Among these records, tally each line with the word "RACING"; the answer is that number alone.

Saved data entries
◇ ◇ ◇

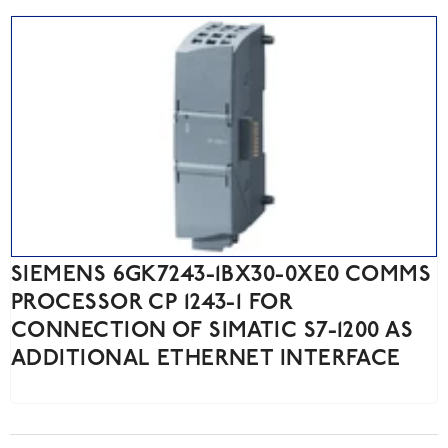
SIEMENS 6GK7243-1BX30-0XE0 COMMS
PROCESSOR CP 1243-1 FOR
CONNECTION OF SIMATIC S7-1200 AS
ADDITIONAL ETHERNET INTERFACE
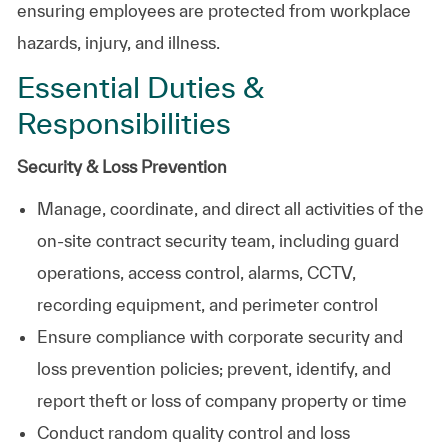
ensuring employees are protected from workplace
hazards, injury, and illness.
Essential Duties &
Responsibilities
Security & Loss Prevention
Manage, coordinate, and direct all activities of the
on‑site contract security team, including guard
operations, access control, alarms, CCTV,
recording equipment, and perimeter control
Ensure compliance with corporate security and
loss prevention policies; prevent, identify, and
report theft or loss of company property or time
Conduct random quality control and loss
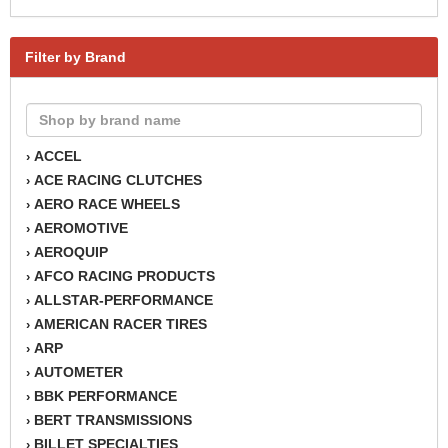
Filter by Brand
ACCEL
›
ACE RACING CLUTCHES
›
AERO RACE WHEELS
›
AEROMOTIVE
›
AEROQUIP
›
AFCO RACING PRODUCTS
›
ALLSTAR-PERFORMANCE
›
AMERICAN RACER TIRES
›
ARP
›
AUTOMETER
›
BBK PERFORMANCE
›
BERT TRANSMISSIONS
›
BILLET SPECIALTIES
›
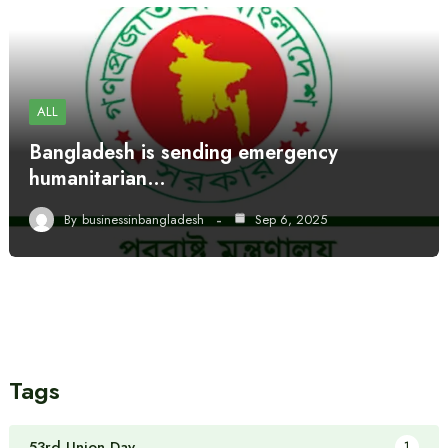
ALL
Bangladesh is sending emergency
humanitarian…
By
businessinbangladesh
Sep 6, 2025
Tags
53rd Union Day
1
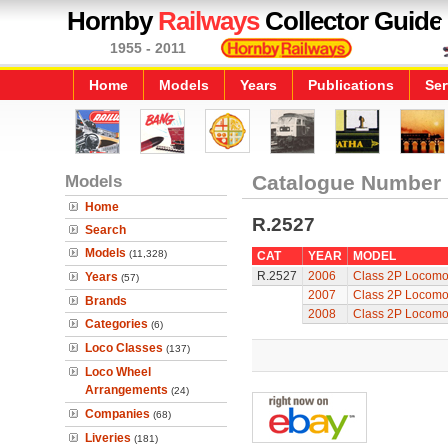
Hornby
Railways
Collector Guide
1955 - 2011
Home
Models
Years
Publications
Ser
Models
Catalogue Number
Home
R.2527
Search
Models
(11,328)
CAT
YEAR
MODEL
R.2527
2006
Class 2P Locomo
Years
(57)
2007
Class 2P Locomo
Brands
2008
Class 2P Locomo
Categories
(6)
Loco Classes
(137)
Loco Wheel
Arrangements
(24)
Companies
(68)
Liveries
(181)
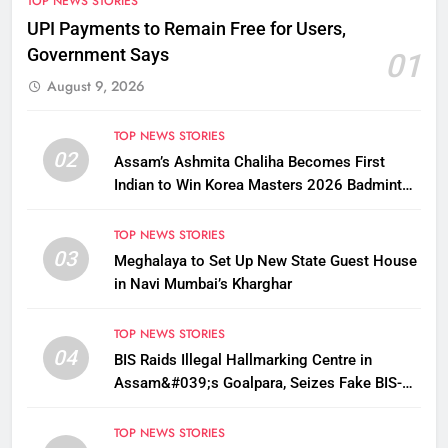
TOP NEWS STORIES
UPI Payments to Remain Free for Users,
Government Says
01
August 9, 2026
TOP NEWS STORIES
02
Assam’s Ashmita Chaliha Becomes First
Indian to Win Korea Masters 2026 Badminton
Title
TOP NEWS STORIES
03
Meghalaya to Set Up New State Guest House
in Navi Mumbai’s Kharghar
TOP NEWS STORIES
04
BIS Raids Illegal Hallmarking Centre in
Assam&#039;s Goalpara, Seizes Fake BIS-
Marked Jewellery
TOP NEWS STORIES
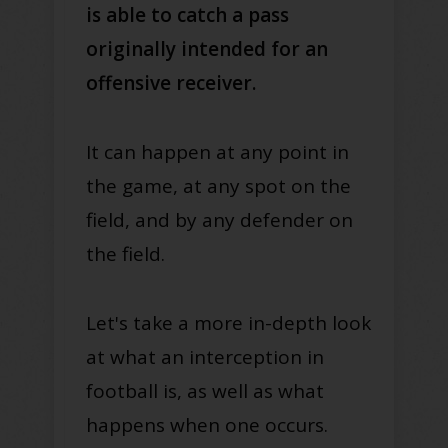
is able to catch a pass
originally intended for an
offensive receiver.
It can happen at any point in
the game, at any spot on the
field, and by any defender on
the field.
Let's take a more in-depth look
at what an interception in
football is, as well as what
happens when one occurs.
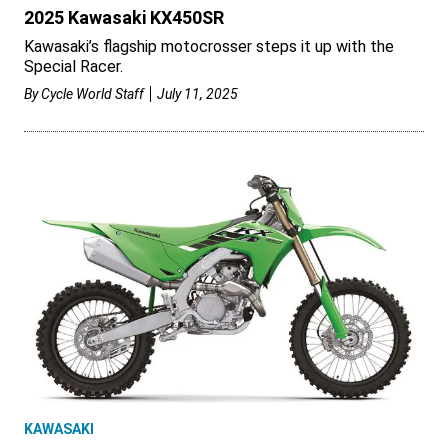
2025 Kawasaki KX450SR
Kawasaki’s flagship motocrosser steps it up with the
Special Racer.
By
Cycle World Staff
July 11, 2025
KAWASAKI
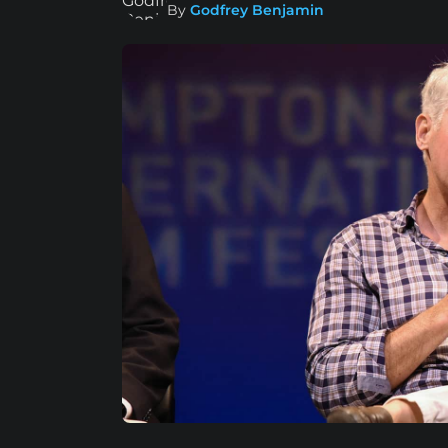
By
Godfrey Benjamin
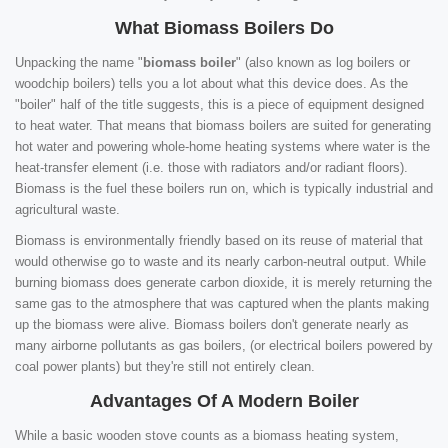
What Biomass Boilers Do
Unpacking the name "
biomass boiler
" (also known as log boilers or
woodchip boilers) tells you a lot about what this device does. As the
"boiler" half of the title suggests, this is a piece of equipment designed
to heat water. That means that biomass boilers are suited for generating
hot water and powering whole-home heating systems where water is the
heat-transfer element (i.e. those with radiators and/or radiant floors).
Biomass is the fuel these boilers run on, which is typically industrial and
agricultural waste.
Biomass is environmentally friendly based on its reuse of material that
would otherwise go to waste and its nearly carbon-neutral output. While
burning biomass does generate carbon dioxide, it is merely returning the
same gas to the atmosphere that was captured when the plants making
up the biomass were alive. Biomass boilers don't generate nearly as
many airborne pollutants as gas boilers, (or electrical boilers powered by
coal power plants) but they're still not entirely clean.
Advantages Of A Modern Boiler
While a basic wooden stove counts as a biomass heating system,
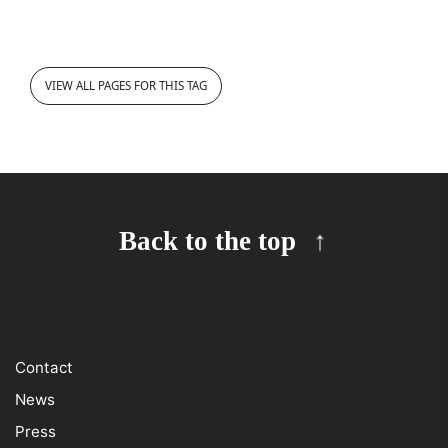
VIEW ALL PAGES FOR THIS TAG
Back to the top
Contact
News
Press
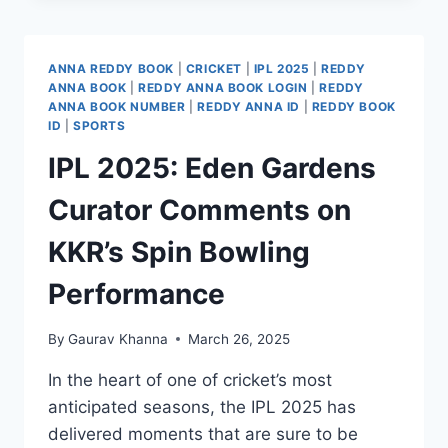
ANNA REDDY BOOK
|
CRICKET
|
IPL 2025
|
REDDY
ANNA BOOK
|
REDDY ANNA BOOK LOGIN
|
REDDY
ANNA BOOK NUMBER
|
REDDY ANNA ID
|
REDDY BOOK
ID
|
SPORTS
IPL 2025: Eden Gardens
Curator Comments on
KKR’s Spin Bowling
Performance​
By
Gaurav Khanna
March 26, 2025
In the heart of one of cricket’s most
anticipated seasons, the IPL 2025 has
delivered moments that are sure to be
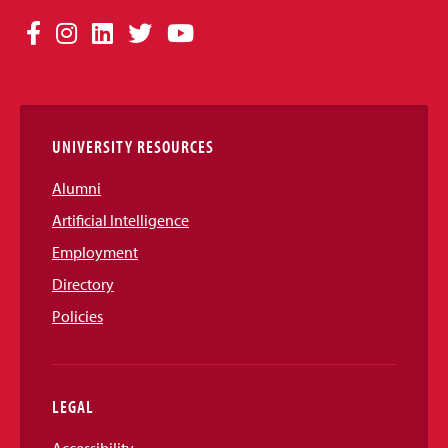
Social
Facebook
Instagram
LinkedIn
Twitter
YouTube
Media
Links
UNIVERSITY RESOURCES
Alumni
Artificial Intelligence
Employment
Directory
Policies
LEGAL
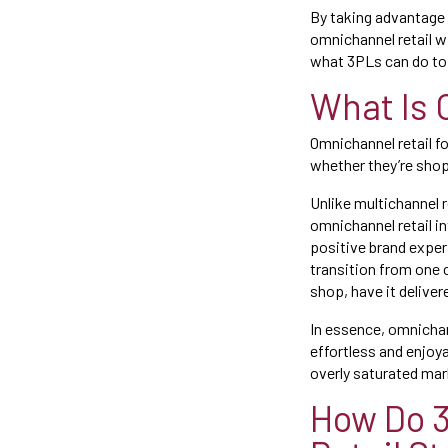
By taking advantage 
omnichannel retail wi
what 3PLs can do to 
What Is 
Omnichannel retail f
whether they’re shopp
Unlike multichannel r
omnichannel retail i
positive brand exper
transition from one c
shop, have it deliver
In essence, omnicha
effortless and enjoya
overly saturated mar
How Do 3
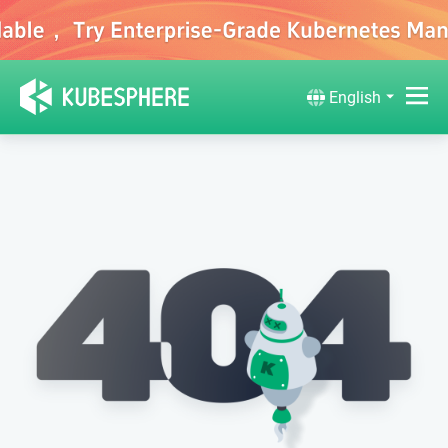
English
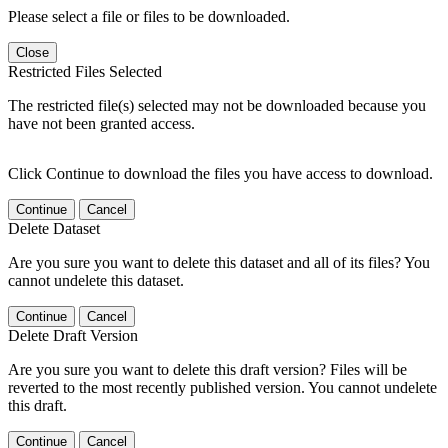
Please select a file or files to be downloaded.
Close
Restricted Files Selected
The restricted file(s) selected may not be downloaded because you
have not been granted access.
Click Continue to download the files you have access to download.
Continue
Cancel
Delete Dataset
Are you sure you want to delete this dataset and all of its files? You
cannot undelete this dataset.
Continue
Cancel
Delete Draft Version
Are you sure you want to delete this draft version? Files will be
reverted to the most recently published version. You cannot undelete
this draft.
Continue
Cancel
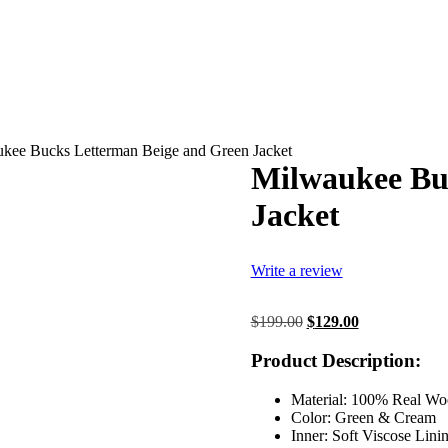
kee Bucks Letterman Beige and Green Jacket
Milwaukee Bu
Jacket
Write a review
Original
Current
$
199.00
$
129.00
price
price
was:
is:
Product Description:
$199.00.
$129.00.
Material: 100% Real Wo
Color: Green & Cream
Inner: Soft Viscose Lini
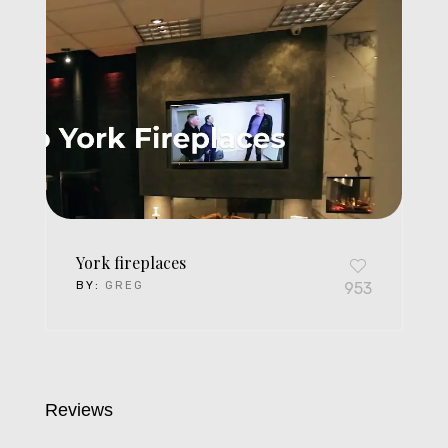
York fireplaces
BY:
GREG
953
Reviews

◇ ◇ ◇

# Your solution:
2